In cross-section these muscle fibers were composed of myofibrils each bounded by tubules of sarcoplasmic reticulum (Fig. 2B), which did not appear as elaborate as in normal muscle. At points along the myofibril, close juxtapostion of sarcoplasmic reticulum and transverse tubules gave rise to well-defined diads. Thick filaments within the myofibrils were arranged in a fairly linear manner, and each was encircled by thin filaments that numbered from 8 to 10, in places where they could be clearly counted (Fig. 2C). The longitudinal arrangement of thick and thin filaments gave rise to distinct sarcomeres bounded by relatively thick, wavy Z-lines, enclosing A and I bands and measuring ~4 µm in length (Fig. 2A). Profiles of mitochondria were found scattered within the myofibrils (Fig. 2B), although large accumulations at the periphery of the fiber were not observed. Muscle nuclei were relatively large compared with the size of the fiber. Most of these features indicate that the muscle was newly formed.

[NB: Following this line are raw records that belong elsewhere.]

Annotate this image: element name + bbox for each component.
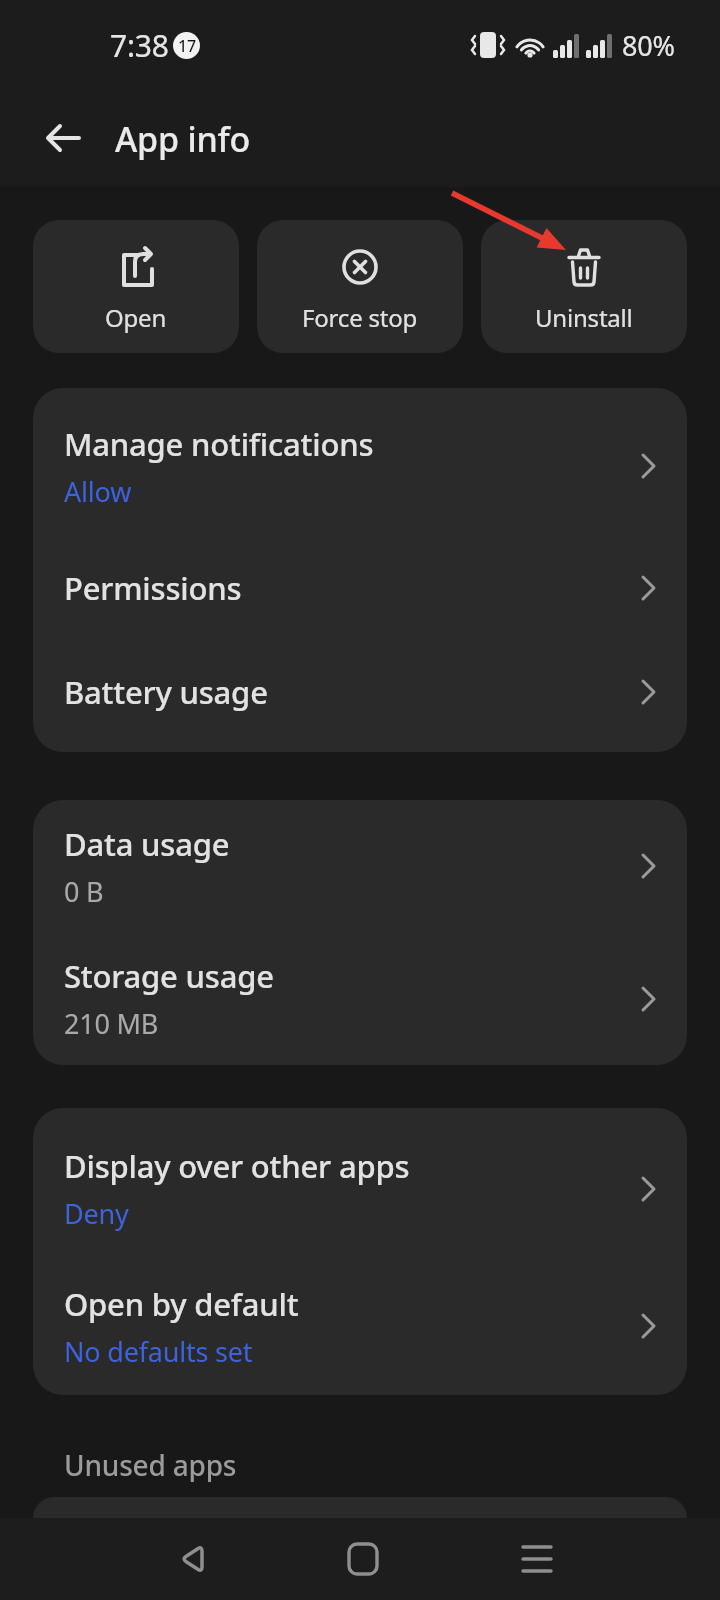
- button[interactable]: Data usage: [33, 800, 687, 932]
- staticText: Deny: [64, 1195, 129, 1232]
- button[interactable]: Force stop: [257, 220, 463, 353]
- staticText: Display over other apps: [64, 1145, 410, 1187]
- staticText: App info: [115, 116, 251, 162]
- staticText: Storage usage: [64, 955, 274, 997]
- button[interactable]: [30, 105, 96, 171]
- button[interactable]: Battery usage: [33, 640, 687, 744]
- staticText: Open: [105, 301, 167, 334]
- staticText: Unused apps: [64, 1446, 237, 1482]
- button[interactable]: Open by default: [33, 1257, 687, 1395]
- staticText: 210 MB: [64, 1005, 159, 1042]
- button[interactable]: Uninstall: [481, 220, 687, 353]
- staticText: 80%: [622, 27, 675, 64]
- staticText: Permissions: [64, 567, 242, 609]
- staticText: No defaults set: [64, 1333, 253, 1370]
- staticText: 7:38: [110, 25, 169, 66]
- staticText: 17: [178, 35, 196, 57]
- staticText: Allow: [64, 473, 132, 510]
- button[interactable]: Display over other apps: [33, 1120, 687, 1257]
- button[interactable]: Open: [33, 220, 239, 353]
- button[interactable]: Permissions: [33, 536, 687, 640]
- staticText: Manage notifications: [64, 423, 374, 465]
- button[interactable]: [497, 1518, 577, 1600]
- button[interactable]: [323, 1518, 403, 1600]
- staticText: Open by default: [64, 1283, 299, 1325]
- staticText: Force stop: [302, 301, 418, 334]
- staticText: Uninstall: [535, 301, 633, 334]
- staticText: 0 B: [64, 873, 104, 910]
- button[interactable]: Storage usage: [33, 932, 687, 1065]
- button[interactable]: Manage notifications: [33, 396, 687, 536]
- staticText: Battery usage: [64, 671, 268, 713]
- staticText: Data usage: [64, 823, 230, 865]
- button[interactable]: [153, 1518, 233, 1600]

The novel muscle fibers were innervated by small nerve terminals containing clear, spherical synaptic vesicles (Fig. 2D) indicative of excitatory axons (Atwood 1976). These nerve terminals made synaptic contacts with the muscle membrane adjacent to granular sarcoplasm, contacts that were defined by darkly stained presynaptic and postsynaptic membranes and presynaptic dense bars indicative of active zones (Pearce et al. 1986). Contacts were also seen that lacked the parallel alignment and intense staining of the paired opposing membranes but possessed the presynaptic dense bar surrounded by clear synaptic vesicles.

These novel muscle fibers appeared in the sheath surrounding the nerve, in areas possessing higher order branches of the sprouting nerve. Many of the higher order axon sprouts showed small, spherical vesicles clustered about a dense body (Fig. 3, A and B), reminiscent of a synaptic active zone. These contacts were often seen between axon sprouts (Fig. 3A) or between axon sprouts and glial tissue (Fig. 3B), and, as mentioned previously, between axon sprouts and muscle (Fig. 2D). We also occasionally found, adjacent to these muscle fibers, a proliferation of very small axon profiles lacking microtubules and filled with clear spherical synaptic vesicles and an occasional dense core vesicle (Fig. 3C). Dense bar contacts were prominent in this collection of very small axon profiles.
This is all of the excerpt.